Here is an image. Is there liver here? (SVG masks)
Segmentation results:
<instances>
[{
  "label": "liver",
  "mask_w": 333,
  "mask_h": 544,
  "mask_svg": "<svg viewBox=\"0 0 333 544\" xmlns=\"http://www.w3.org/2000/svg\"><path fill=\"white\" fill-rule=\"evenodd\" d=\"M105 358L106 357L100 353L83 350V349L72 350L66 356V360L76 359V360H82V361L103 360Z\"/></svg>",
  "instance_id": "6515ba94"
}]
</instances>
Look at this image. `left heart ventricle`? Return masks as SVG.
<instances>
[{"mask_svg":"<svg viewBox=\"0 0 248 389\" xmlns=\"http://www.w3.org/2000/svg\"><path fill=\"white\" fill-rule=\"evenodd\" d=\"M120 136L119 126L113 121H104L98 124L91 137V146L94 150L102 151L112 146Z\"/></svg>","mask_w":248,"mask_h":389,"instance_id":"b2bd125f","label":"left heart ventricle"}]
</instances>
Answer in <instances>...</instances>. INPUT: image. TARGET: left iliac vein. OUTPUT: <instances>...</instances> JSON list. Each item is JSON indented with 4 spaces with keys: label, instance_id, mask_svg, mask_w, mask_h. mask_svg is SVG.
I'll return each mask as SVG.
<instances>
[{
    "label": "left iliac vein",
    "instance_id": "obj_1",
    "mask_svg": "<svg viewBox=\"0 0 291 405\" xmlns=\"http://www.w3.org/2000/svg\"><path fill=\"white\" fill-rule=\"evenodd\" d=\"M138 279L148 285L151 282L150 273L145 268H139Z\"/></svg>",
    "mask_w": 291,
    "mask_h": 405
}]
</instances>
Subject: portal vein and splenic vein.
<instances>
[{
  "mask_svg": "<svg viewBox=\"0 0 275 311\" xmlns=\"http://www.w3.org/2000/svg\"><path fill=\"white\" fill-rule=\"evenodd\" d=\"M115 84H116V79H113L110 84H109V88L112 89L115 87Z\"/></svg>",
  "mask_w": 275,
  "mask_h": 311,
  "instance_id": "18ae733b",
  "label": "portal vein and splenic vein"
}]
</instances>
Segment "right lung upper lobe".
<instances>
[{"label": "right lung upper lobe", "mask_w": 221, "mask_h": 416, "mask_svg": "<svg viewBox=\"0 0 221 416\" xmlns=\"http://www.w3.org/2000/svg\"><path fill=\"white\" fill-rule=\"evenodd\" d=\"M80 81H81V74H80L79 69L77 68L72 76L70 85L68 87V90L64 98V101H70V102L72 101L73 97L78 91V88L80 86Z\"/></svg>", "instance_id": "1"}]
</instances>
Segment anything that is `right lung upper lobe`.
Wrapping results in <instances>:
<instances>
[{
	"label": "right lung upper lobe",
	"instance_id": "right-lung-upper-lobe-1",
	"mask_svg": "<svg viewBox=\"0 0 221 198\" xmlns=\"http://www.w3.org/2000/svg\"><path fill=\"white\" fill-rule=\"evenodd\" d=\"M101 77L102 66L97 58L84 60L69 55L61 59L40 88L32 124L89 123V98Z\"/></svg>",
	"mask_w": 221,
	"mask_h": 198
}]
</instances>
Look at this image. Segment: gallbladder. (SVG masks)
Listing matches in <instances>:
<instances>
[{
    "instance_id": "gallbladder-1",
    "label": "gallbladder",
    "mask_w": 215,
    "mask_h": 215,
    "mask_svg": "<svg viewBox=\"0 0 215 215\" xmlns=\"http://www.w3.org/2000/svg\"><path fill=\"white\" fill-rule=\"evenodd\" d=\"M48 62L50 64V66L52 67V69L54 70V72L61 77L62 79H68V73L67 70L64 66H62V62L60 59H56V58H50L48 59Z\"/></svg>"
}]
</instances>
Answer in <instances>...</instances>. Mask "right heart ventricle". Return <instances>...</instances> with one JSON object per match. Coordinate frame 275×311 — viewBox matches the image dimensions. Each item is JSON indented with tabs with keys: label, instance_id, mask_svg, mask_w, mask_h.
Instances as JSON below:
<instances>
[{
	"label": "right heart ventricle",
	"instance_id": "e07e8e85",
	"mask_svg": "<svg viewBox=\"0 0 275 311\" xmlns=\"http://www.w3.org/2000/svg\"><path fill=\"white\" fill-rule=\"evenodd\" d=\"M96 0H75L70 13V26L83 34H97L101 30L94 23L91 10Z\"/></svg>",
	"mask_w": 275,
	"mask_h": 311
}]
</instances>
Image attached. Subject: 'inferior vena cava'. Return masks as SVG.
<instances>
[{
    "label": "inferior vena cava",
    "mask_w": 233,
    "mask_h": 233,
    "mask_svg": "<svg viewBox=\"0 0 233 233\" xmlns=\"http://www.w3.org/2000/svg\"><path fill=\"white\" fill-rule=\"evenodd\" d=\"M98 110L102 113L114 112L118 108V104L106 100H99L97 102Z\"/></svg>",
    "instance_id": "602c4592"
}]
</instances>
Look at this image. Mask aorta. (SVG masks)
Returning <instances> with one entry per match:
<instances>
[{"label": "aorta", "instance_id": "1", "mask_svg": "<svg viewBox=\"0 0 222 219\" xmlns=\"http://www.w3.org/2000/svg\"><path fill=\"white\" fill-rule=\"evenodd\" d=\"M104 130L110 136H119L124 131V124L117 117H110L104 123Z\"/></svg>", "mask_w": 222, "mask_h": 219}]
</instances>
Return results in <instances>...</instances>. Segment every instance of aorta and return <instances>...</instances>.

---------------

What you are asked to do
Reproduce every entry above so that each one matches its source exactly.

Result of this task
Here is an image. Is there liver here? (SVG masks)
Segmentation results:
<instances>
[{
  "label": "liver",
  "mask_w": 333,
  "mask_h": 544,
  "mask_svg": "<svg viewBox=\"0 0 333 544\" xmlns=\"http://www.w3.org/2000/svg\"><path fill=\"white\" fill-rule=\"evenodd\" d=\"M105 358L106 357L100 353L83 350V349L72 350L66 356V360L76 359V360H82V361L103 360Z\"/></svg>",
  "instance_id": "6515ba94"
}]
</instances>
Look at this image. `left heart ventricle`? Return masks as SVG.
<instances>
[{"mask_svg":"<svg viewBox=\"0 0 248 389\" xmlns=\"http://www.w3.org/2000/svg\"><path fill=\"white\" fill-rule=\"evenodd\" d=\"M120 136L119 126L113 121H104L98 124L91 137V146L94 150L102 151L112 146Z\"/></svg>","mask_w":248,"mask_h":389,"instance_id":"b2bd125f","label":"left heart ventricle"}]
</instances>
Answer in <instances>...</instances>. INPUT: image. TARGET: left iliac vein. OUTPUT: <instances>...</instances> JSON list. Each item is JSON indented with 4 spaces with keys: label, instance_id, mask_svg, mask_w, mask_h. mask_svg is SVG.
I'll return each mask as SVG.
<instances>
[{
    "label": "left iliac vein",
    "instance_id": "obj_1",
    "mask_svg": "<svg viewBox=\"0 0 291 405\" xmlns=\"http://www.w3.org/2000/svg\"><path fill=\"white\" fill-rule=\"evenodd\" d=\"M138 279L148 285L151 282L150 273L145 268H139Z\"/></svg>",
    "mask_w": 291,
    "mask_h": 405
}]
</instances>
Subject: portal vein and splenic vein.
<instances>
[{
  "mask_svg": "<svg viewBox=\"0 0 275 311\" xmlns=\"http://www.w3.org/2000/svg\"><path fill=\"white\" fill-rule=\"evenodd\" d=\"M115 84H116V79H113L110 84H109V88L112 89L115 87Z\"/></svg>",
  "mask_w": 275,
  "mask_h": 311,
  "instance_id": "18ae733b",
  "label": "portal vein and splenic vein"
}]
</instances>
Segment "right lung upper lobe".
<instances>
[{"label": "right lung upper lobe", "mask_w": 221, "mask_h": 416, "mask_svg": "<svg viewBox=\"0 0 221 416\" xmlns=\"http://www.w3.org/2000/svg\"><path fill=\"white\" fill-rule=\"evenodd\" d=\"M80 81H81V74H80L79 69L77 68L72 76L70 85L68 87V90L64 98V101H70V102L72 101L73 97L78 91V88L80 86Z\"/></svg>", "instance_id": "1"}]
</instances>
Segment anything that is `right lung upper lobe`.
Wrapping results in <instances>:
<instances>
[{
	"label": "right lung upper lobe",
	"instance_id": "right-lung-upper-lobe-1",
	"mask_svg": "<svg viewBox=\"0 0 221 198\" xmlns=\"http://www.w3.org/2000/svg\"><path fill=\"white\" fill-rule=\"evenodd\" d=\"M101 77L102 66L97 58L84 60L69 55L61 59L40 88L32 124L89 123V98Z\"/></svg>",
	"mask_w": 221,
	"mask_h": 198
}]
</instances>
Look at this image. Segment: gallbladder. (SVG masks)
Listing matches in <instances>:
<instances>
[{
    "instance_id": "gallbladder-1",
    "label": "gallbladder",
    "mask_w": 215,
    "mask_h": 215,
    "mask_svg": "<svg viewBox=\"0 0 215 215\" xmlns=\"http://www.w3.org/2000/svg\"><path fill=\"white\" fill-rule=\"evenodd\" d=\"M48 62L50 64V66L52 67V69L54 70V72L61 77L62 79H68V73L67 70L64 66H62V62L60 59H56V58H50L48 59Z\"/></svg>"
}]
</instances>
Answer in <instances>...</instances>. Mask "right heart ventricle". Return <instances>...</instances> with one JSON object per match. Coordinate frame 275×311 — viewBox matches the image dimensions. Each item is JSON indented with tabs with keys: label, instance_id, mask_svg, mask_w, mask_h.
Instances as JSON below:
<instances>
[{
	"label": "right heart ventricle",
	"instance_id": "e07e8e85",
	"mask_svg": "<svg viewBox=\"0 0 275 311\" xmlns=\"http://www.w3.org/2000/svg\"><path fill=\"white\" fill-rule=\"evenodd\" d=\"M96 0H75L70 13V26L83 34H97L101 30L94 23L91 10Z\"/></svg>",
	"mask_w": 275,
	"mask_h": 311
}]
</instances>
Image attached. Subject: 'inferior vena cava'. Return masks as SVG.
<instances>
[{
    "label": "inferior vena cava",
    "mask_w": 233,
    "mask_h": 233,
    "mask_svg": "<svg viewBox=\"0 0 233 233\" xmlns=\"http://www.w3.org/2000/svg\"><path fill=\"white\" fill-rule=\"evenodd\" d=\"M98 110L102 113L114 112L118 108V104L106 100H99L97 102Z\"/></svg>",
    "instance_id": "602c4592"
}]
</instances>
Look at this image. Mask aorta. (SVG masks)
Returning <instances> with one entry per match:
<instances>
[{"label": "aorta", "instance_id": "1", "mask_svg": "<svg viewBox=\"0 0 222 219\" xmlns=\"http://www.w3.org/2000/svg\"><path fill=\"white\" fill-rule=\"evenodd\" d=\"M104 130L110 136H119L124 131V124L117 117H110L104 123Z\"/></svg>", "mask_w": 222, "mask_h": 219}]
</instances>
Return results in <instances>...</instances>. Segment every instance of aorta and return <instances>...</instances>.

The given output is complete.